Calls to Mayes’ former partners seeking comment were not returned.

In June 2014, the Office of Inspector General issued a special fraud alert about these payments to physicians.

A month later, Mayes left Heritage to start a solo practice on Bill Fries Drive on the island’s north end, where he continues to work today.

He knew when his name was made public he’d have a hard time getting into a practice with other physicians again — an expected consequence of coming forward.

Not many people would take a chance on hiring a whistleblower, he said.

In 2015, Health Diagnostic Laboratory and Singulex agreed to pay $48.5 million to settle claims that they violated the False Claims Act.

And in 2016, Quest Diagnostics agreed to pay $6 million to settle the same allegations.

Mayes testified as a witness for the government — the only whistleblower to do so — in January 2018 in Charleston. Three individuals associated with Health Diagnostic Laboratory and BlueWave chose not to settle and were tried by jury. The jury sided with the government after the two-week trial. In May, a $114 million judgment against the three was announced.

Making patients aware

Mayes and the other whistleblowers are entitled to share 15 to 25 percent of the government’s $114 million judgment, Chatfield said.
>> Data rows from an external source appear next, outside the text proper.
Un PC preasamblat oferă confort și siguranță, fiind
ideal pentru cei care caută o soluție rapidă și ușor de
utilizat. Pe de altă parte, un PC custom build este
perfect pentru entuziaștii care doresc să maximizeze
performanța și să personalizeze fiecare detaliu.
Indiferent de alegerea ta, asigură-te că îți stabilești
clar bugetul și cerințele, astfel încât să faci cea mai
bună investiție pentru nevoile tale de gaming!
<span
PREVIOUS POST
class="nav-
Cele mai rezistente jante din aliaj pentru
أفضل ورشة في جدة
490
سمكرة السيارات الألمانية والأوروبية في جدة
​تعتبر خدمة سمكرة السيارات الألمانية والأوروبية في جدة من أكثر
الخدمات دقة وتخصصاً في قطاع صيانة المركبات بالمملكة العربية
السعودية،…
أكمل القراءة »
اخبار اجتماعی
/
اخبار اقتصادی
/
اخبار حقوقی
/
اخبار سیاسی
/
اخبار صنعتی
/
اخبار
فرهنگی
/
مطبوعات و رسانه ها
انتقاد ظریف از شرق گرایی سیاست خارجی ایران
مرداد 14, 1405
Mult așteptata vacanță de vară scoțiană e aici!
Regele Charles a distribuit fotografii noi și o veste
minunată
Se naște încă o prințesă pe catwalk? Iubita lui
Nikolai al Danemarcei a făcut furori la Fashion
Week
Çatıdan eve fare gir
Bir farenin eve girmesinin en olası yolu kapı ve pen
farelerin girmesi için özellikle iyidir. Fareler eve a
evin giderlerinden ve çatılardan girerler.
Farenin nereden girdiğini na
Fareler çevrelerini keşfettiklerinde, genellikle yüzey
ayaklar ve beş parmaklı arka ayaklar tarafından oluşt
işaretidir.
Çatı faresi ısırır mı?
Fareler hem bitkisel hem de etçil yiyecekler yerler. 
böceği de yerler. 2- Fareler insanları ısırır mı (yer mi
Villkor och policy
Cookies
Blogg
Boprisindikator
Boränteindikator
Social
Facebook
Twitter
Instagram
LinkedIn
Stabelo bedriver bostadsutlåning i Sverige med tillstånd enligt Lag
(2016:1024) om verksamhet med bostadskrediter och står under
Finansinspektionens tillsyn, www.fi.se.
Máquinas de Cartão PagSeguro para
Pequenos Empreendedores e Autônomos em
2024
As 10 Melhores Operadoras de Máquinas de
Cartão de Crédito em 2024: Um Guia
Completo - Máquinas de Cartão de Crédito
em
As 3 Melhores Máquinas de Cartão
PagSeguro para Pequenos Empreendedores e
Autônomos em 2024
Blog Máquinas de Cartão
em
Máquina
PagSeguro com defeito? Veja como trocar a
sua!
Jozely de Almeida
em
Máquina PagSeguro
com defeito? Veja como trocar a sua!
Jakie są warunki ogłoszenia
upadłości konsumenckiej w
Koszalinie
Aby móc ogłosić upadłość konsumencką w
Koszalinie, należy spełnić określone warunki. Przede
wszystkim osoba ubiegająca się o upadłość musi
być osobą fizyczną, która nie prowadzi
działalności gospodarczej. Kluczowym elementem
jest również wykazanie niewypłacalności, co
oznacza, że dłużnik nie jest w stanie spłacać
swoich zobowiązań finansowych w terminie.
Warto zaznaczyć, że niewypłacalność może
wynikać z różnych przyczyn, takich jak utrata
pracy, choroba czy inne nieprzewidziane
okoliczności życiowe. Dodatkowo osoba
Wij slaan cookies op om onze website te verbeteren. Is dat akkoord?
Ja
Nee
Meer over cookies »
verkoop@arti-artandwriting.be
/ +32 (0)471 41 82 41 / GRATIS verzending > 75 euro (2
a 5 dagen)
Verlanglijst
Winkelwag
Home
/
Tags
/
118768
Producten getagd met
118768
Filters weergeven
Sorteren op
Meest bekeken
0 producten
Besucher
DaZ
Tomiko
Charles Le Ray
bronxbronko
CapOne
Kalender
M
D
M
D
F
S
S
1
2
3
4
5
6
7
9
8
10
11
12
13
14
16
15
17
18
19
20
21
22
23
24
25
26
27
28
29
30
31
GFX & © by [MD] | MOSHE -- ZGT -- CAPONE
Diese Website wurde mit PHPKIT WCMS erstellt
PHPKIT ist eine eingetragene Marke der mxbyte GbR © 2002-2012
Because the case went to trial, it will likely be on the higher end.

But Mayes isn’t totally sure the government will collect it all.

He’s received some of the money owed to him from the previous settlements, but has yet to receive any from the judgment. Mayes would not say how much he’s collected.
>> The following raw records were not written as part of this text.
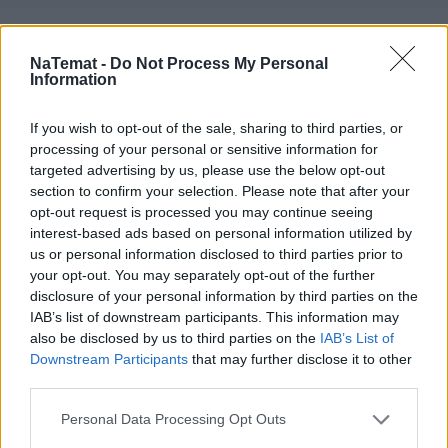
Czytaj więcej
NaTemat -
Do Not Process My Personal
Information
If you wish to opt-out of the sale, sharing to third parties, or
processing of your personal or sensitive information for
targeted advertising by us, please use the below opt-out
section to confirm your selection. Please note that after your
opt-out request is processed you may continue seeing
interest-based ads based on personal information utilized by
us or personal information disclosed to third parties prior to
your opt-out. You may separately opt-out of the further
disclosure of your personal information by third parties on the
IAB’s list of downstream participants. This information may
Dlaczego 68 tysięcy części dziennie ma
also be disclosed by us to third parties on the
IAB’s List of
Downstream Participants
that may further disclose it to other
znaczenie? To gwarancja spokojnej
third parties.
eksploatacji auta Grupy Volkswagen
Personal Data Processing Opt Outs
Znasz to uczucie, kiedy oddajesz auto do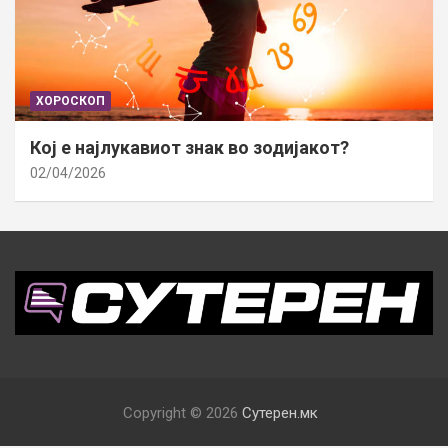
ХОРОСКОП
Кој е најлукавиот знак во зодијакот?
02/04/2026
Copyright © 2026
Сутерен.мк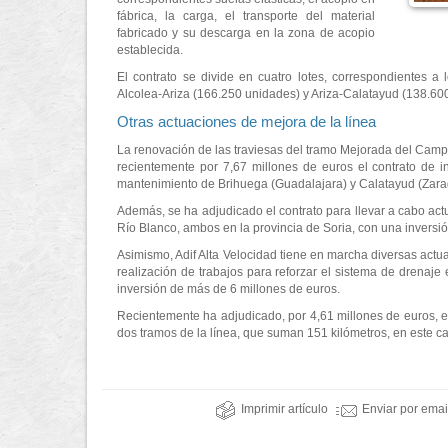
fábrica, la carga, el transporte del material
fabricado y su descarga en la zona de acopio
establecida.
El contrato se divide en cuatro lotes, correspondientes 
Alcolea-Ariza (166.250 unidades) y Ariza-Calatayud (138.60
Otras actuaciones de mejora de la línea
La renovación de las traviesas del tramo Mejorada del Campo-
recientemente por 7,67 millones de euros el contrato de i
mantenimiento de Brihuega (Guadalajara) y Calatayud (Zara
Además, se ha adjudicado el contrato para llevar a cabo act
Río Blanco, ambos en la provincia de Soria, con una inversión 
Asimismo, Adif Alta Velocidad tiene en marcha diversas actua
realización de trabajos para reforzar el sistema de drenaje
inversión de más de 6 millones de euros.
Recientemente ha adjudicado, por 4,61 millones de euros, e
dos tramos de la línea, que suman 151 kilómetros, en este c
Imprimir artículo
Enviar por emai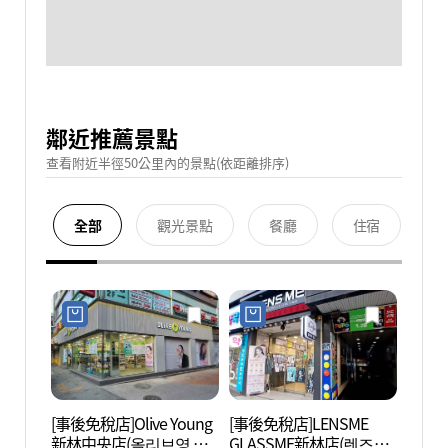
鄰近推薦景點
查看附近半徑50公里內的景點(依距離排序)
全部
觀光景點
餐廳
住宿
[事後免稅店]Olive Young
[事後免稅店]LENSME
首爾
新林中央店(올리브영 신
GLASSME新林店(렌즈미
(서울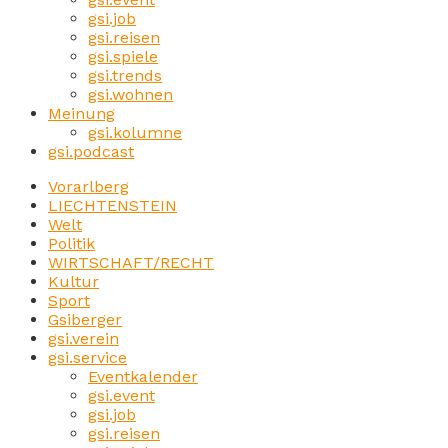
gsi.job
gsi.reisen
gsi.spiele
gsi.trends
gsi.wohnen
Meinung
gsi.kolumne
gsi.podcast
Vorarlberg
LIECHTENSTEIN
Welt
Politik
WIRTSCHAFT/RECHT
Kultur
Sport
Gsiberger
gsi.verein
gsi.service
Eventkalender
gsi.event
gsi.job
gsi.reisen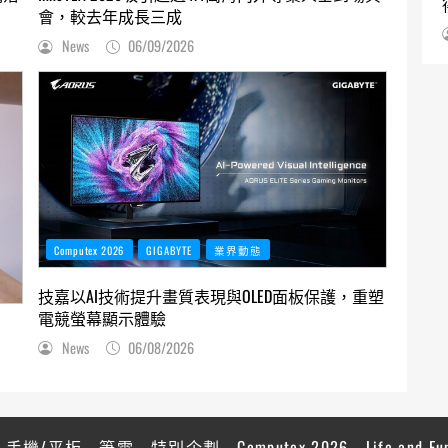
會，較去年成長三成
News
06/09/2026
Computex 2026
GIGABYTE
業界動態
技嘉以AI技術提升畫質表現與OLED面板保護，重塑
電競螢幕顯示體驗
News
06/08/2026
手機/平板
筆電
特別企劃
Computex 2026
Life and Fu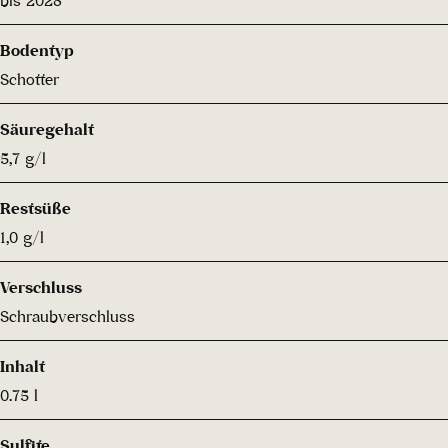
Bodentyp
Schotter
Säuregehalt
5,7 g/l
Restsüße
1,0 g/l
Verschluss
Schraubverschluss
Inhalt
0.75 l
Sulfite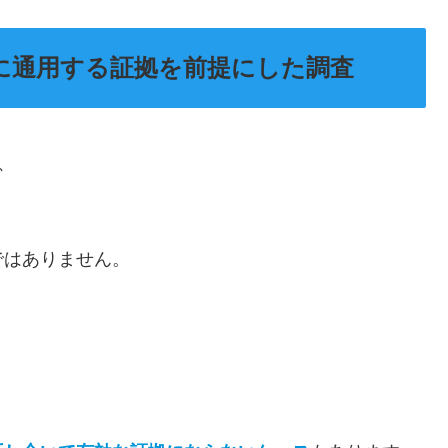
的に通用する証拠を前提にした調査
、
ではありません。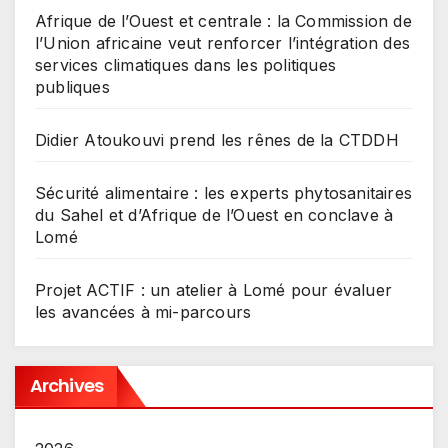
Afrique de l’Ouest et centrale : la Commission de
l’Union africaine veut renforcer l’intégration des
services climatiques dans les politiques
publiques
Didier Atoukouvi prend les rênes de la CTDDH
Sécurité alimentaire : les experts phytosanitaires
du Sahel et d’Afrique de l’Ouest en conclave à
Lomé
Projet ACTIF : un atelier à Lomé pour évaluer
les avancées à mi-parcours
Archives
Health Diagnostic Laboratory filed for bankruptcy, and trustees have since filed suit against individual physicians who received a “significant” amount of money from the kickbacks, Mayes said.
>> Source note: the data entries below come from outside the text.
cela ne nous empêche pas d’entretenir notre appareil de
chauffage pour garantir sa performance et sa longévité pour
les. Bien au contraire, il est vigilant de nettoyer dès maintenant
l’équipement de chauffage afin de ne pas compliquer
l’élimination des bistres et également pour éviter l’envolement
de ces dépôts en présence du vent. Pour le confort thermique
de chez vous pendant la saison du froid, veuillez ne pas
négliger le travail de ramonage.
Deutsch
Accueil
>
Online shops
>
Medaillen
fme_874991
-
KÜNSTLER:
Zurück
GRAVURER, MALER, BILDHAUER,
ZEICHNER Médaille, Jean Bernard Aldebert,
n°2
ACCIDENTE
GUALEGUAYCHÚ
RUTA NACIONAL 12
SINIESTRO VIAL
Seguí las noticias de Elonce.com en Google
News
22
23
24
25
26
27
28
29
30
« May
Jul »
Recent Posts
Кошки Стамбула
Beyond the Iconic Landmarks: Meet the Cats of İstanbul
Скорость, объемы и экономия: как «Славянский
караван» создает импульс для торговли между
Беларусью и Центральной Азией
Mayes fears he may be subpoenaed to testify against physicians.

He doesn’t want to — he still doesn’t blame them.

When asked if it was all worth it, Mayes paused, but said it was.

And the judgment and settlements the government is receiving is “only a small piece of the savings,” Chatfield said. Had these companies not been stopped, the government would have continued to lose “hundreds of millions a year.”

Mayes, and the other whistleblowers, helped put an end to the scheme.

“Dr. Mayes is extremely ethical and honest,” Gaudette said. “And he’s an extremely good physician.”

Part of choosing to talk about the case, Mayes said, is because he believes patients should be aware of fraud, and those who commit it should be held responsible.

He encourages people to ask their doctors questions about tests they don’t understand, or about tests that seem to be unnecessarily expensive.

“I think one of the penalties for those that commit these crimes should be the public notification of their crime,” Mayes said. “It’s not always publicized for people to know. The more that gets publicized, the more that patients are informed decision-makers.”

Tips for spotting fraud

According to Medicare.gov, here are a few precautions patients can take to protect themselves from fraud:

▪ Save dates, receipts and statements for healthcare services you receive.

▪ Compare your records with statements from Medicare to make sure the services and dates match up. If those records don’t match, it’s possible Medicare was billed for services you didn’t receive.

▪ If a charge seems incorrect, call the provider’s office to inquire about it.

▪ If you suspect there is Medicare fraud, report it online or by calling 1-800-633-4227.